The RRB has never officially adopted occupational disability standards. For more than 50 years, the RRB has used 1946 "provisional" standards to determine occupational disability. In 1988, the RRB's technical staff did develop a set of standards. Rail labor approved these standards, the carriers did not. As a result, these standards were not adopted.

In 1995, the RRB Management Member Jerome Kever presented the RRB with a set of standards designed to the Association of American Railroad's specifications and for which the AAR paid a private contractor $500,000. After much pressure from rail labor, management agreed to join a task force with rail labor and RRB employees to test both the AAR standards and the neutral 1988 RRB staff standards, and to jointly select appropriate standards after testing is completed. Testing began in early 1996 and it became apparent that the tests could not be completed by Sept. 1, 1996 and that several more months would be necessary to complete all the tests that the task force agreed to be performed.

Despite the fact that the testing was not completed, the RRB Chairman Glen Bower and Management Member Kever, passed a motion 2-to-1, with Labor Member V. M "Butch" Speakman dissenting at a November 20 meeting, to release any available preliminary test results on Dec. 6, 1996, if the Labor/Management/Board task force had not met by then to determine standards (even though final test results would not be available on that date). Furthermore, the majority motion would then give the parties six (6) days (Dec. 12, 1996) to make their final comments regarding establishment of standards. It was clear that the RRB majority intended to adopt the complete set of AAR occupational disability standards without the task force's input.

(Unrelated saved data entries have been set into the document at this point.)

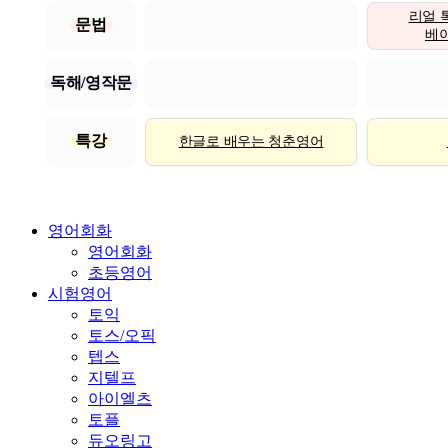
리얼 
문법
베이직
독해/영작문
특강
한글로 배우는 청춘영어
영어회화
영어회화
초등영어
시험영어
토익
토스/오픽
텝스
지텔프
아이엘츠
토플
듀오링고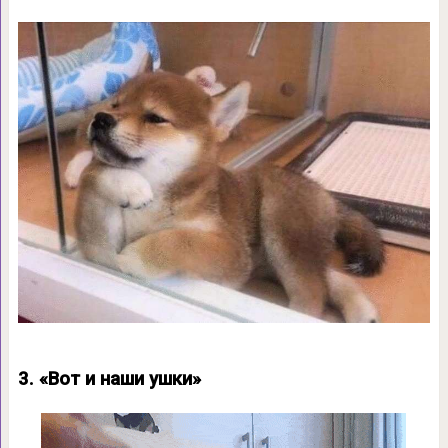
3. «Вот и наши ушки»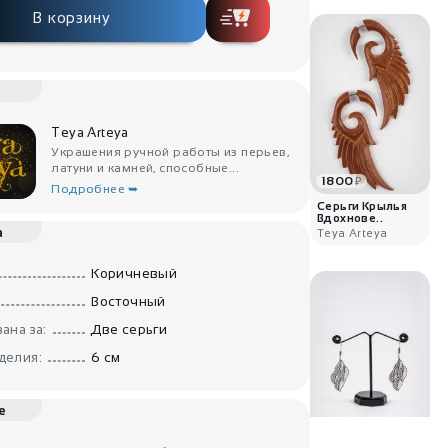
В корзину
Teya Arteya
Украшения ручной работы из перьев,
латуни и камней, способные...
1800
₽
Подробнее ➥
Серьги Крылья
Вдохнове..
а
Teya Arteya
Коричневый
Восточный
ана за:
Две серьги
делия:
6 см
е
1120
₽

Following the November 20 meeting, rail labor vigorously protested to the AAR and to the National Railway Labor Conference that the agreement establishing the task force was being violated. However, the AAR and the NRLC clearly and openly reneged on its task force agreement with labor. On December 3, those carrier organizations notified rail labor that they would not wait for tests to be completed or for the joint rail Labor/Management task force to act, but would ask the RRB to vote at the Dec. 18, 1996 meeting to implement the AAR standards.

Rail labor strenuously objected. BLE International President Clarence Monin along with the chief executives of the other rail labor unions, wrote a joint letter to the three RRB members on December 4, requesting a 90-day delay so that the tests could be completed and that the task force could make some joint recommendations. The RRB not only did not honor labor's request for a delay, the RRB did not even honor rail labor with a response until forced to do so by Labor Member Speakman at the December 18 meeting. The request was denied.

In support of rail labor efforts to stop the RRB's expected action on December 18, the AFL-CIO Executive Council passed a resolution condemning the action of the rail industry's assault on the rail employee pension system.

That same afternoon, President Monin and International Vice-President & U.S. National Legislative Representative Leroy Jones, along with other rail labor representatives, met with Vice-President Al Gore, to inform him of the RRB's intended actions to attack rail workers' pensions and occupational disability standards and how their actions will have dire consequences for both rail employees and the entire Railroad Retirement System.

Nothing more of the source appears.